TableReadOptions options =
TableReadOptions.newBuilder()
.addSelectedFields("id")
.addSelectedFields("qtr")
.addSelectedFields("sales")
.addSelectedFields("year")
.addSelectedFields("comments")
//.setRowRestriction("state = \"WA\"")
.build();
// Start specifying the read session we want created.
ReadSession.Builder sessionBuilder =
ReadSession.newBuilder()
.setTable(srcTable)
// This API can also deliver data serialized in Apache Avro format.
// This example leverages Apache Avro.
.setDataFormat(DataFormat.AVRO)
.setReadOptions(options);
// Optionally specify the snapshot time. When unspecified, snapshot time is "now".
if (snapshotMillis != null) {
Timestamp t =
Timestamp.newBuilder()
.setSeconds(snapshotMillis / 1000)
.setNanos((int) ((snapshotMillis % 1000) * 1000000))
.build();
TableModifiers modifiers = TableModifiers.newBuilder().setSnapshotTime(t).build();
sessionBuilder.setTableModifiers(modifiers);
}
// Begin building the session creation request.
CreateReadSessionRequest.Builder builder =
CreateReadSessionRequest.newBuilder()
.setParent(parent)
.setReadSession(sessionBuilder)
.setMaxStreamCount(1);
// Request the session creation.
ReadSession session = client.createReadSession(builder.build());
SimpleRowReader reader =
new SimpleRowReader(new Schema.Parser().parse(session.getAvroSchema().getSchema()));
// Assert that there are streams available in the session. An empty table may not have
// data available. If no sessions are available for an anonymous (cached) table, consider
// writing results of a query to a named table rather than consuming cached results directly.
Preconditions.checkState(session.getStreamsCount() > 0);
// Use the first stream to perform reading.
String streamName = session.getStreams(0).getName();
ReadRowsRequest readRowsRequest =
ReadRowsRequest.newBuilder().setReadStream(streamName).build();
// Process each block of rows as they arrive and decode using our simple row reader.

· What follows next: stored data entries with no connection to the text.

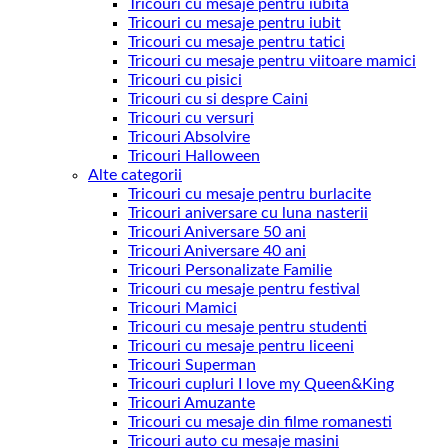
Tricouri cu mesaje pentru iubita
Tricouri cu mesaje pentru iubit
Tricouri cu mesaje pentru tatici
Tricouri cu mesaje pentru viitoare mamici
Tricouri cu pisici
Tricouri cu si despre Caini
Tricouri cu versuri
Tricouri Absolvire
Tricouri Halloween
Alte categorii
Tricouri cu mesaje pentru burlacite
Tricouri aniversare cu luna nasterii
Tricouri Aniversare 50 ani
Tricouri Aniversare 40 ani
Tricouri Personalizate Familie
Tricouri cu mesaje pentru festival
Tricouri Mamici
Tricouri cu mesaje pentru studenti
Tricouri cu mesaje pentru liceeni
Tricouri Superman
Tricouri cupluri I love my Queen&King
Tricouri Amuzante
Tricouri cu mesaje din filme romanesti
Tricouri auto cu mesaje masini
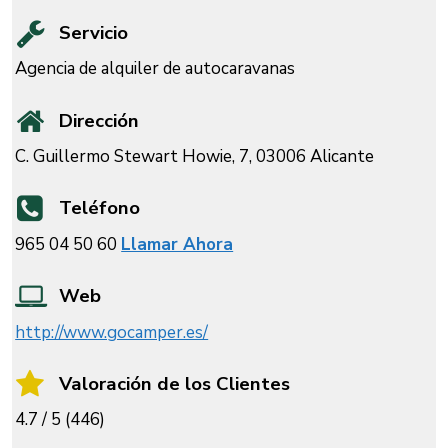
Servicio
Agencia de alquiler de autocaravanas
Dirección
C. Guillermo Stewart Howie, 7, 03006 Alicante
Teléfono
965 04 50 60
Llamar Ahora
Web
http://www.gocamper.es/
Valoración de los Clientes
4.7 / 5 (446)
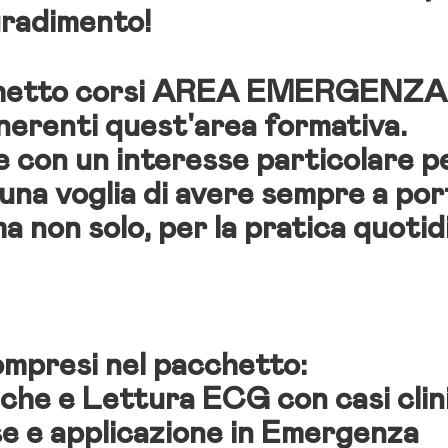
 gradimento!
hetto corsi AREA EMERGENZA
inerenti quest'area formativa.
te con un
interesse particolare p
una voglia di avere sempre a por
ma non solo, per la pratica quotid
compresi nel pacchetto:
he e Lettura ECG con casi clin
se e applicazione in Emergenza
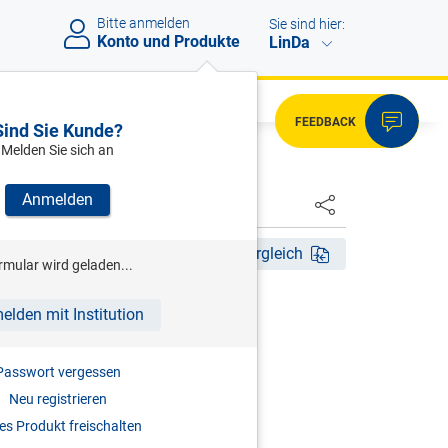
Bitte anmelden
Sie sind hier:
Konto und Produkte
LinDa
FEEDBACK
Sind Sie Kunde?
Melden Sie sich an
Anmelden
HSTER
tig ab 01.01.2019
Fassungsvergleich
rmular wird geladen...
elden mit Institution
r. 138/2017, gültig ab 01.01.2019
GEN
Passwort vergessen
Neu registrieren
s Produkt freischalten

ServerStream<ReadRowsResponse> stream = client.readRowsCallable().call(readRowsRequest);
for (ReadRowsResponse response : stream) {
Preconditions.checkState(response.hasAvroRows());
reader.processRows(response.getAvroRows());
}
}
}
}
With the BigQuery Storage read API functionality, LIMIT is effectively just a case of stopping row reading after you've processed the desired number of elements.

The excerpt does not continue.